One legal commentator has noted the court’s decision striking down the new rule only applies to “vertical” employment relationships, i.e., “where the employee has an employment relationship with one employer (typically a staffing agency, subcontractor, labor provider, or other intermediary employer) and an intermediary business contracting with that employer receives the benefit of the employee’s labor.” The court decision likely will be appealed, so stay tuned.

DOL clarifies employer FFCRA obligations

On Sept. 11, 2020, the U.S. Department of Labor (DOL) posted revisions to regulations that implemented the paid sick leave and expanded family and medical leave provisions of the Families First Coronavirus Response Act (FFCRA). (The DOL’s press release can be viewed here.) The revisions are in response to an Aug. 3, 2020 decision issued by the U.S. District Court for the Southern District of New York (State of New York v. United States Department of Labor, Case No. 1:20-cv-03020), in which the court found certain provisions of the regulations to be invalid.

The revisions to the regulations provide additional explanations related to certain requirements, including that employees may take FFCRA leave only if work would otherwise be available to them; that an employee needs employer approval to take FFCRA leave intermittently; and that employees must provide required documentation supporting their need for FFCRA leave to their employers as soon as practicable. The revisions also modify the definition of “healthcare provider” and correct an inconsistency regarding when employees may be required to provide notice of a need to take expanded family and medical leave to their employers. The revised regulations (which can be viewed here) take effect on Sept. 16, 2020.

Dealing with the social security payroll tax deferral

Late on Aug.28, 2020, the U.S. Treasury Department and the IRS finally released guidance regarding President Trump’s executive order regarding payroll tax deferral. IRS Notice 2020-65 can be found here: IRS Notice. President Trump’s order directed the Treasury to allow the employee’s portion of payroll taxes to be deferred as a boost to the U.S. economy, indicating it would give wage-earners more money to spend immediately. However, it would hit workers with a bigger tax bill next year. The guidance confirms that the payroll tax deferral only applies to individuals with wages below a bi-weekly threshold of $4,000, which translates to an annualized salary of below $104,000 per year.

Because of the delay, it is expected that few, if any, employers were able to implement the deferral beginning Sept. 1. Reports suggest that the guidance was delayed due to differences between the White House and the Treasury over who should be required to repay the deferred taxes.
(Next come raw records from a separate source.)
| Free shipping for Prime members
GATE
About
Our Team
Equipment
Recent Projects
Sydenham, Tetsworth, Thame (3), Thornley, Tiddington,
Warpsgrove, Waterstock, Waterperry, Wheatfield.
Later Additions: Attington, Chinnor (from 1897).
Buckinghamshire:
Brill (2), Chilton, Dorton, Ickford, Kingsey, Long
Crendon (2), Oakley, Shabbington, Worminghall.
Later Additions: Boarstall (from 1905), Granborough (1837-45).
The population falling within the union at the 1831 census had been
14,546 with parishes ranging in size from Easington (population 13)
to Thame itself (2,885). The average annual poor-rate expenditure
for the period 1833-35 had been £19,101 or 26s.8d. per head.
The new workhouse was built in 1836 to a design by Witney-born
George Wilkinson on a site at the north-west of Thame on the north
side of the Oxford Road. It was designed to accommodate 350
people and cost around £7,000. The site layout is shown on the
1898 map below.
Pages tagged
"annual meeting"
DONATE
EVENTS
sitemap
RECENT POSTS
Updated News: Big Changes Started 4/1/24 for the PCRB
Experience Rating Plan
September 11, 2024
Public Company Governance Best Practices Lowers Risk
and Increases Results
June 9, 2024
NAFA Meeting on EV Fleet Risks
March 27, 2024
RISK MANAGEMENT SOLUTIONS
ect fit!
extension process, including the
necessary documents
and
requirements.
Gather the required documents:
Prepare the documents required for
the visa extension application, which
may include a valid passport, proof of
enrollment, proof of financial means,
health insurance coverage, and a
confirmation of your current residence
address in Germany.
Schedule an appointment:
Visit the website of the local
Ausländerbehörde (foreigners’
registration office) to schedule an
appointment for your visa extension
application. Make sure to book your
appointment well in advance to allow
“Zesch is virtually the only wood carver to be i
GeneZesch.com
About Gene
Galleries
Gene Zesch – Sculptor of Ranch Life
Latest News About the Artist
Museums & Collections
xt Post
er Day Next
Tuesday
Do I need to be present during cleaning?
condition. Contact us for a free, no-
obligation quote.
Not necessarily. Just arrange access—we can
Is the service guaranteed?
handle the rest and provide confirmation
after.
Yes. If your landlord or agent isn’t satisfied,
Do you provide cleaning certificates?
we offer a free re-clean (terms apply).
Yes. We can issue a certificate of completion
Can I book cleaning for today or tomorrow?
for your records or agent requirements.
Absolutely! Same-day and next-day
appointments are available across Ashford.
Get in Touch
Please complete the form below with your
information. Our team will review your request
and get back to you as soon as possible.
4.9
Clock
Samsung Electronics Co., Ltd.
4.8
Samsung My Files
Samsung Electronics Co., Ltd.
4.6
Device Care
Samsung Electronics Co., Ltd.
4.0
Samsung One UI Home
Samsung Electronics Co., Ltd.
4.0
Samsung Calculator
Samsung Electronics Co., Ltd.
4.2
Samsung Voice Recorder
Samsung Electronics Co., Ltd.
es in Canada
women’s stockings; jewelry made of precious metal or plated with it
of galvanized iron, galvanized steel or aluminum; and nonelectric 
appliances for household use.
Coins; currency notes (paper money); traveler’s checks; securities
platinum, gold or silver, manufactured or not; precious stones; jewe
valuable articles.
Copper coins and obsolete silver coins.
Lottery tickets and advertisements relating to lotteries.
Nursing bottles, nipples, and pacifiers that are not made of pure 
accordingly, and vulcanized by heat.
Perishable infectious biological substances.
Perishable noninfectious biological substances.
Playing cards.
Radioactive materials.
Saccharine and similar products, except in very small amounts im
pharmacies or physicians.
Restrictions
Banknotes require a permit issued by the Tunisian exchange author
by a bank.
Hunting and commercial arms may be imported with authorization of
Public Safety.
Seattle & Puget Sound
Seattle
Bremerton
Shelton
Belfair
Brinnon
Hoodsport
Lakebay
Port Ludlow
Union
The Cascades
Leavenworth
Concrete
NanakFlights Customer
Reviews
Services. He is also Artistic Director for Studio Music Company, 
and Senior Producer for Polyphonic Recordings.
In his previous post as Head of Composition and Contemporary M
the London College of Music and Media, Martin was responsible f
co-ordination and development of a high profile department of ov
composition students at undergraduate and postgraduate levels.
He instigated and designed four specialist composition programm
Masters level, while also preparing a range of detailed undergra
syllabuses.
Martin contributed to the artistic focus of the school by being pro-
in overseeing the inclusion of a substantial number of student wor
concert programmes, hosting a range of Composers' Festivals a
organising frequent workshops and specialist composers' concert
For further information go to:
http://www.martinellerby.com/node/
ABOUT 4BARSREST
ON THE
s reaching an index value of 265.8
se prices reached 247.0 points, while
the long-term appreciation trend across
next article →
Those reports indicate that the White House was strongly lobbying for employers to be responsible for paying back the 6.2 percent Social Security tax. The guidance indicates that employers that implement the payroll tax deferral are responsible to pay the money back by the end of April 2021, likely doubling employees’ withholdings for payroll taxes for the period from Jan.1, 2021, through April 30, 2021.

The U.S. Chamber of Commerce said that it believes many companies won’t implement the deferral because of the difficulties administering it and the greater burden for employees next year. The Treasury/IRS guidance also does not address what employers should do if employees quit before the deferred payroll taxes are fully paid; i.e., before April 30, 2021. The guidance does indicate that employers “may make arrangements to otherwise collect the total applicable taxes from the employee,” if necessary. Payroll taxes finance Social Security. Deferred taxes would ultimately need to be paid into the Social Security trust fund.

If Congress were to decide to forgive the deferred taxes, the Social Security program would feel the additional constraint. The rapidly retiring baby-boomer population means there likely will not be enough money for the government’s obligations under the Social Security program by 2035. Hope for Congressional action to vote to forgive the payroll tax deferral, however, is diminishing. On Sept. 11 the House announced that it will not take part in President Trump’s payroll deferral.